Effects of traffic load amplitude sequence on the cracking performance of asphalt pavement with a semi-rigid base

Abstract

The propagation of cracks in in-service asphalt pavements is closely related to the complicated traffic loading patterns over time. However, typical traffic-related variables capture only the overall traffic level without being able to account for the load-time history. Therefore, this study aims to investigate the effects of traffic load sequence on the cracking performance of asphalt pavement from both field and laboratory perspectives. A load amplitude sequence (LAS) index was developed to characterize the traffic loading sequence in the field. Two machine learning (ML) algorithms, namely artificial neural network (ANN) and random forest regression (RFR), were applied to correlate the LAS index with field pavement cracking performance. The two-block semi-circular bending (SCB) test was developed to characterize the non-linear fatigue damage accumulation of asphalt mixtures.
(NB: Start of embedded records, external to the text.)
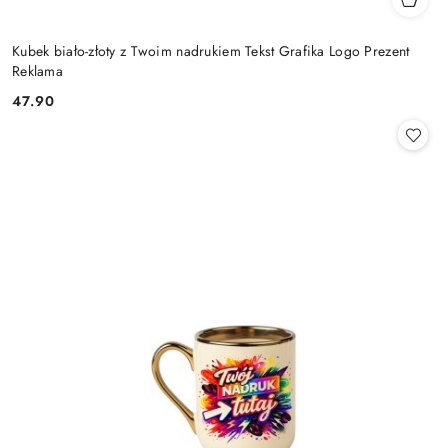
Kubek biało-złoty z Twoim nadrukiem Tekst Grafika Logo Prezent
Reklama
47.90
Cena:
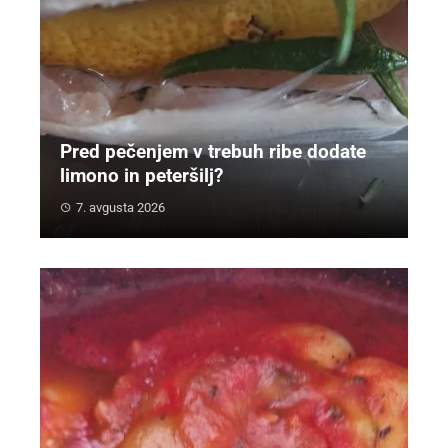
Pred pečenjem v trebuh ribe dodate
limono in peteršilj?
7. avgusta 2026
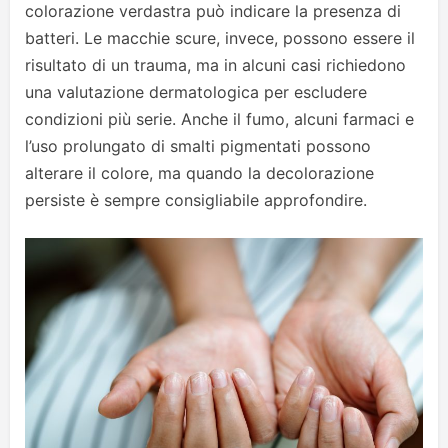
colorazione verdastra può indicare la presenza di
batteri. Le macchie scure, invece, possono essere il
risultato di un trauma, ma in alcuni casi richiedono
una valutazione dermatologica per escludere
condizioni più serie. Anche il fumo, alcuni farmaci e
l’uso prolungato di smalti pigmentati possono
alterare il colore, ma quando la decolorazione
persiste è sempre consigliabile approfondire.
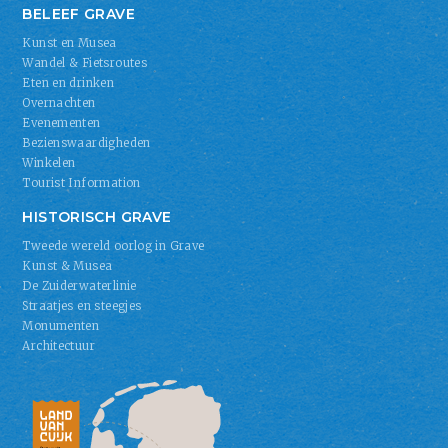
BELEEF GRAVE
Kunst en Musea
Wandel & Fietsroutes
Eten en drinken
Overnachten
Evenementen
Bezienswaardigheden
Winkelen
Tourist Information
HISTORISCH GRAVE
Tweede wereld oorlog in Grave
Kunst & Musea
De Zuiderwaterlinie
Straatjes en steegjes
Monumenten
Architectuur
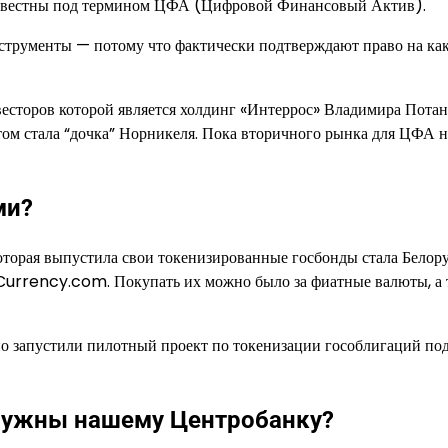
 известны под термином ЦФА (Цифровой Финансовый Актив).
трументы — потому что фактически подтверждают право на ка
весторов которой является холдинг «Интеррос» Владимира Потан
ом стала “дочка” Норникеля. Пока вторичного рынка для ЦФА н
ми?
 которая выпустила свои токенизированные госбонды стала Белору
urrency.com. Покупать их можно было за фиатные валюты, а 
о запустили пилотный проект по токенизации гособлигаций по
нужны нашему Центробанку?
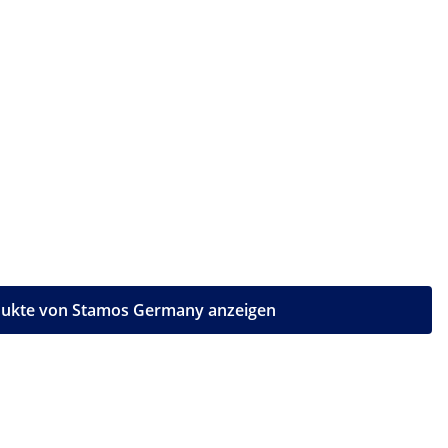
dukte von Stamos Germany anzeigen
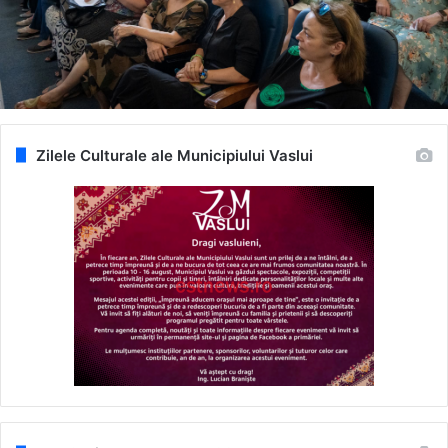
Zilele Culturale ale Municipiului Vaslui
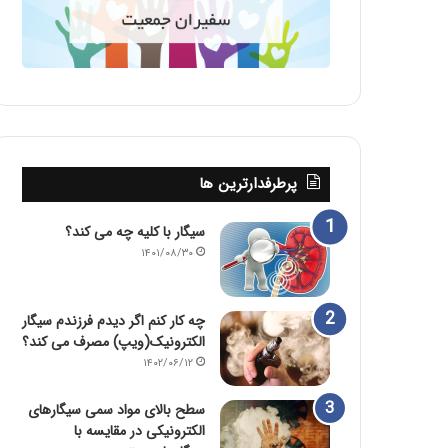
پرطرفدارترین ها
سیگار با کلیه چه می کند؟
۱۴۰۱/۰۸/۳۰
چه کار کنم اگر دیدم فرزندم سیگار
الکترونیک(ویپ) مصرف می کند؟
۱۴۰۲/۰۶/۱۲
سطح بالای مواد سمی سیگارهای
الکترونیکی در مقایسه با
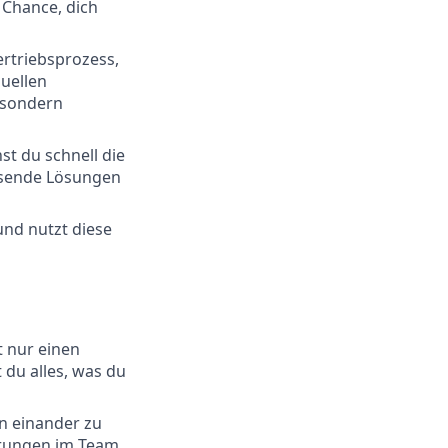
 Chance, dich
rtriebsprozess,
duellen
 sondern
t du schnell die
assende Lösungen
und nutzt diese
t nur einen
 du alles, was du
n einander zu
rungen im Team.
It was found that heavier traffic loads in early stages are detrimental to the long-term pavement cracking performance. The LAS index plays a crucial role in the prediction and development of pavement cracks. The laboratory test results reveal that a loading sequence starting with a higher stress may shorten the fatigue life and vice versa. The outcomes of this study may contribute to a better understanding of the traffic loading characterization of in-service asphalt pavements.